ファストフィッシュ [社会]
ファストフィッシュ(Fast Fish)は「現代の魚のファストフードを目指す。ファストファッションのように、気軽に楽しめるおいしい魚食という意味」と定義されています。
「ガイジン」化する若者に焦点を合わせた消費拡大策は正しいし、そこを何とかしなければなりません。
しかし、「ファスト○○」というのは、そんなに持てはやされるべきものなのか。グローバル化・大規模化・効率化を徹底的に追及することで低コスト化と企業利益の最大化を図るというのが、ユニクロに代表されるファストファッションでした。それと同じような発想で、水産物の消費拡大を考えるのはどうなのか。

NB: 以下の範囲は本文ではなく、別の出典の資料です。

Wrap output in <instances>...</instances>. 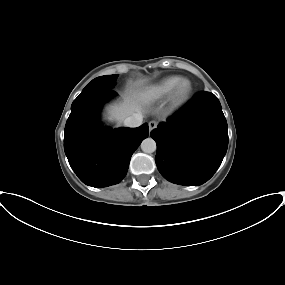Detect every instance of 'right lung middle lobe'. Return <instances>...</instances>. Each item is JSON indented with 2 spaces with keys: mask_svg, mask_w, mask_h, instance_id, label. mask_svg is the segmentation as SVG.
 <instances>
[{
  "mask_svg": "<svg viewBox=\"0 0 285 285\" xmlns=\"http://www.w3.org/2000/svg\"><path fill=\"white\" fill-rule=\"evenodd\" d=\"M117 75H106L100 76L93 79L80 93V95L74 100L72 106L82 100L84 97L96 94L102 91L112 90L115 82H116Z\"/></svg>",
  "mask_w": 285,
  "mask_h": 285,
  "instance_id": "obj_1",
  "label": "right lung middle lobe"
}]
</instances>
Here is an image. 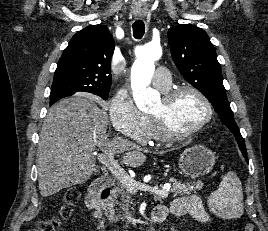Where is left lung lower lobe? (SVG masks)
<instances>
[{"instance_id":"obj_1","label":"left lung lower lobe","mask_w":268,"mask_h":231,"mask_svg":"<svg viewBox=\"0 0 268 231\" xmlns=\"http://www.w3.org/2000/svg\"><path fill=\"white\" fill-rule=\"evenodd\" d=\"M241 152H242L243 156L245 157L246 161L248 162V159H247V156H246V151L243 150Z\"/></svg>"}]
</instances>
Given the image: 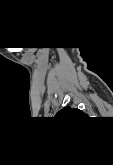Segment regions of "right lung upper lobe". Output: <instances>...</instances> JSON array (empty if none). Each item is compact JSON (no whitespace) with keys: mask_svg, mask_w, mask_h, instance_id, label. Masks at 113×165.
Wrapping results in <instances>:
<instances>
[{"mask_svg":"<svg viewBox=\"0 0 113 165\" xmlns=\"http://www.w3.org/2000/svg\"><path fill=\"white\" fill-rule=\"evenodd\" d=\"M86 114L83 113L80 109H74L70 106L64 107L62 110H60L56 117H62V118H78V117H85Z\"/></svg>","mask_w":113,"mask_h":165,"instance_id":"right-lung-upper-lobe-1","label":"right lung upper lobe"}]
</instances>
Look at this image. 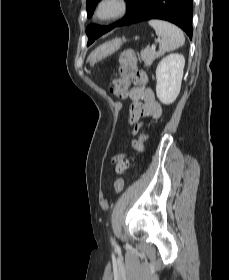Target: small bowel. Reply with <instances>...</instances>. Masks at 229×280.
<instances>
[{
	"instance_id": "1",
	"label": "small bowel",
	"mask_w": 229,
	"mask_h": 280,
	"mask_svg": "<svg viewBox=\"0 0 229 280\" xmlns=\"http://www.w3.org/2000/svg\"><path fill=\"white\" fill-rule=\"evenodd\" d=\"M117 82L114 83L111 93L120 99L130 98L133 101L131 108V118L138 119L140 117L158 118L162 114L159 103L155 100L152 91L145 85H137L130 89L129 83L125 88L117 90Z\"/></svg>"
}]
</instances>
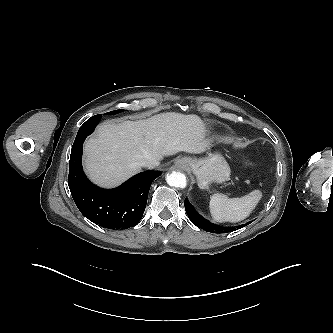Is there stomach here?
<instances>
[{"label":"stomach","mask_w":333,"mask_h":333,"mask_svg":"<svg viewBox=\"0 0 333 333\" xmlns=\"http://www.w3.org/2000/svg\"><path fill=\"white\" fill-rule=\"evenodd\" d=\"M188 168L196 175L199 188L204 189L213 183H222L229 180L230 167L220 154L209 155L205 158H189Z\"/></svg>","instance_id":"1"}]
</instances>
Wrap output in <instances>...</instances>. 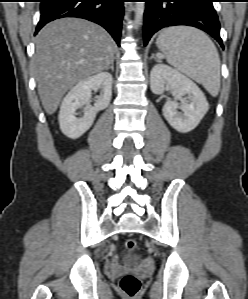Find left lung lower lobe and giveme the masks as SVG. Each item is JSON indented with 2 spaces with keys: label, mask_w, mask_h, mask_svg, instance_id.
<instances>
[{
  "label": "left lung lower lobe",
  "mask_w": 248,
  "mask_h": 299,
  "mask_svg": "<svg viewBox=\"0 0 248 299\" xmlns=\"http://www.w3.org/2000/svg\"><path fill=\"white\" fill-rule=\"evenodd\" d=\"M144 12V45L158 30L176 25H187L204 30L224 48L220 24L212 5L214 0H142Z\"/></svg>",
  "instance_id": "left-lung-lower-lobe-1"
}]
</instances>
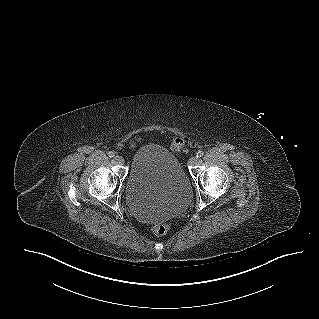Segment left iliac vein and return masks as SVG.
Listing matches in <instances>:
<instances>
[{"label":"left iliac vein","mask_w":319,"mask_h":319,"mask_svg":"<svg viewBox=\"0 0 319 319\" xmlns=\"http://www.w3.org/2000/svg\"><path fill=\"white\" fill-rule=\"evenodd\" d=\"M198 162V158L196 156H192L189 161H188V164L193 166L195 165L196 163Z\"/></svg>","instance_id":"4c4485c4"}]
</instances>
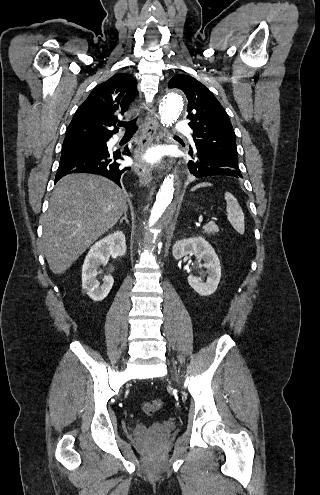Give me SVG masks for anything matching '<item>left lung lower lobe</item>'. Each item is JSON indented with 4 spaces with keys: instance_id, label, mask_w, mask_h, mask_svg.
Wrapping results in <instances>:
<instances>
[{
    "instance_id": "obj_1",
    "label": "left lung lower lobe",
    "mask_w": 320,
    "mask_h": 495,
    "mask_svg": "<svg viewBox=\"0 0 320 495\" xmlns=\"http://www.w3.org/2000/svg\"><path fill=\"white\" fill-rule=\"evenodd\" d=\"M192 160L188 163L190 173L197 178L205 176L225 175L242 177L238 163L212 153L202 147H194L189 151Z\"/></svg>"
}]
</instances>
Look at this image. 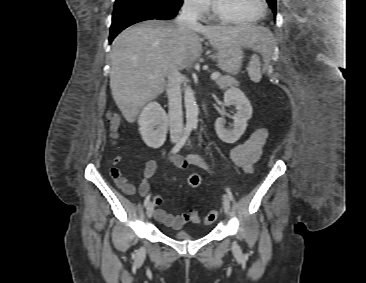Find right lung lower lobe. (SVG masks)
I'll return each mask as SVG.
<instances>
[{
	"mask_svg": "<svg viewBox=\"0 0 366 283\" xmlns=\"http://www.w3.org/2000/svg\"><path fill=\"white\" fill-rule=\"evenodd\" d=\"M178 10L168 8L158 0H116L109 41L111 43L118 33L130 25L151 19H172Z\"/></svg>",
	"mask_w": 366,
	"mask_h": 283,
	"instance_id": "obj_1",
	"label": "right lung lower lobe"
}]
</instances>
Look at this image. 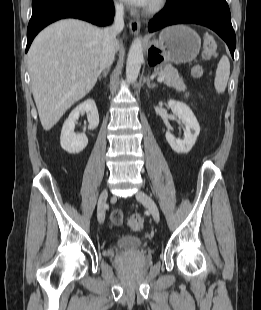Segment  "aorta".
Returning <instances> with one entry per match:
<instances>
[{
  "label": "aorta",
  "instance_id": "1",
  "mask_svg": "<svg viewBox=\"0 0 261 310\" xmlns=\"http://www.w3.org/2000/svg\"><path fill=\"white\" fill-rule=\"evenodd\" d=\"M143 60L142 42L137 37L132 42L128 53L126 64V79L128 82L134 83L137 80Z\"/></svg>",
  "mask_w": 261,
  "mask_h": 310
}]
</instances>
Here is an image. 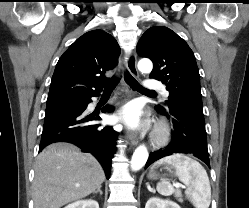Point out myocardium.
Segmentation results:
<instances>
[{"instance_id":"obj_1","label":"myocardium","mask_w":249,"mask_h":208,"mask_svg":"<svg viewBox=\"0 0 249 208\" xmlns=\"http://www.w3.org/2000/svg\"><path fill=\"white\" fill-rule=\"evenodd\" d=\"M170 136V130L167 124L159 123L153 135L154 143L161 145L164 144Z\"/></svg>"}]
</instances>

本当に「魚の国のしあわせ」にたどり着けるものでしょうか。
すでにスーパーの水産物売り場では、「ファストフィッシュ」のロゴマークが付いた商品がたくさん並べられています。これらの中には、「安価な輸入魚を骨取り加工し、冷凍・解凍を経て失われた旨味をチーズやガーリックなどのスパイシーな洋風ソースで補った、電子レンジ加熱用のレトルト食品」などもみうけられます。魚本来の旨味が抜け、骨抜き作業で形崩れしたものを結着剤で形を整えているから、魚には合わない濃いスパイシーなソースやタレが必要になるのです。

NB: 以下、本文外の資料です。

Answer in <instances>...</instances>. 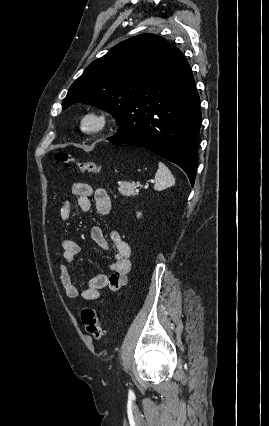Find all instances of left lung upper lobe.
Returning <instances> with one entry per match:
<instances>
[{
	"mask_svg": "<svg viewBox=\"0 0 269 426\" xmlns=\"http://www.w3.org/2000/svg\"><path fill=\"white\" fill-rule=\"evenodd\" d=\"M172 47L154 34H142L113 47L92 62L71 85L63 109L84 102L111 113L120 125L135 95L147 90Z\"/></svg>",
	"mask_w": 269,
	"mask_h": 426,
	"instance_id": "obj_1",
	"label": "left lung upper lobe"
}]
</instances>
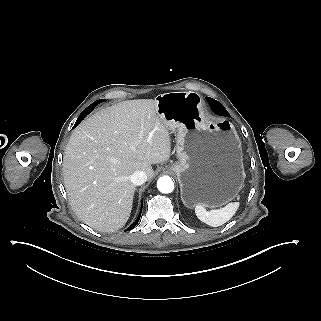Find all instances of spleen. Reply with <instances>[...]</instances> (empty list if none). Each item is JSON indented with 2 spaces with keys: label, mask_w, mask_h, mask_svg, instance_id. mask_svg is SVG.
Returning <instances> with one entry per match:
<instances>
[{
  "label": "spleen",
  "mask_w": 321,
  "mask_h": 321,
  "mask_svg": "<svg viewBox=\"0 0 321 321\" xmlns=\"http://www.w3.org/2000/svg\"><path fill=\"white\" fill-rule=\"evenodd\" d=\"M238 206L239 203L234 202L218 210L207 211L201 205H197L195 207V214L203 223L212 227H218L230 220Z\"/></svg>",
  "instance_id": "1"
}]
</instances>
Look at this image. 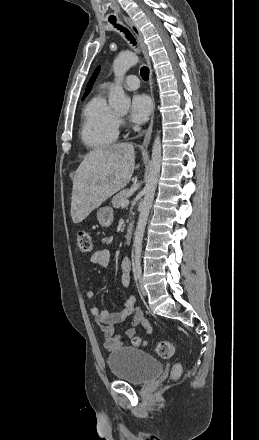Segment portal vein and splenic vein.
<instances>
[{
    "label": "portal vein and splenic vein",
    "instance_id": "obj_1",
    "mask_svg": "<svg viewBox=\"0 0 259 440\" xmlns=\"http://www.w3.org/2000/svg\"><path fill=\"white\" fill-rule=\"evenodd\" d=\"M128 205H129V201L128 200H125V201L121 202V207H123V208L127 207Z\"/></svg>",
    "mask_w": 259,
    "mask_h": 440
}]
</instances>
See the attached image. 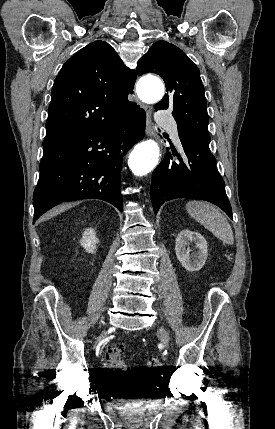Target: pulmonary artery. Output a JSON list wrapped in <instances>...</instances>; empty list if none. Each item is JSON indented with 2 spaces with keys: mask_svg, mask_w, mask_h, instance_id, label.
I'll return each mask as SVG.
<instances>
[{
  "mask_svg": "<svg viewBox=\"0 0 275 429\" xmlns=\"http://www.w3.org/2000/svg\"><path fill=\"white\" fill-rule=\"evenodd\" d=\"M157 122L162 126L169 129L171 136L173 137L176 144L180 145L177 125L174 120L167 114L159 113L157 115Z\"/></svg>",
  "mask_w": 275,
  "mask_h": 429,
  "instance_id": "pulmonary-artery-1",
  "label": "pulmonary artery"
}]
</instances>
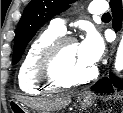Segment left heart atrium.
Masks as SVG:
<instances>
[{"label": "left heart atrium", "mask_w": 123, "mask_h": 113, "mask_svg": "<svg viewBox=\"0 0 123 113\" xmlns=\"http://www.w3.org/2000/svg\"><path fill=\"white\" fill-rule=\"evenodd\" d=\"M81 58L93 66L103 55L104 43L96 31H89L78 45Z\"/></svg>", "instance_id": "1"}]
</instances>
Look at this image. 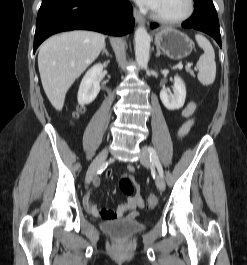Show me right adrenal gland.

複雑な加工や国際的な物流にはコストがかかります。しかし「ファスト」であるためには、安く売らなければなりません。当然、原料費は余計に低く、抑える必要があります。多くが安価な輸入物を原料としており、国産で質の高いものはなかなか使えません。コストの低い海外での加工も見られます。
日本人が知らない漁業の大問題
佐野 雅昭 (著)
新潮社 (2015/3/14)
P137
P142
大手スーパーの担当者に聞いても、ファストフィッシュは一度は売れるがリピートがない、とこぼしていました。やはり魚は美味しくなければ売れないし、結局は儲からないのです。
「魚の国のしあわせ」を消費者の立場で考えれば、それは輸入魚を安く大量に消費することではありません。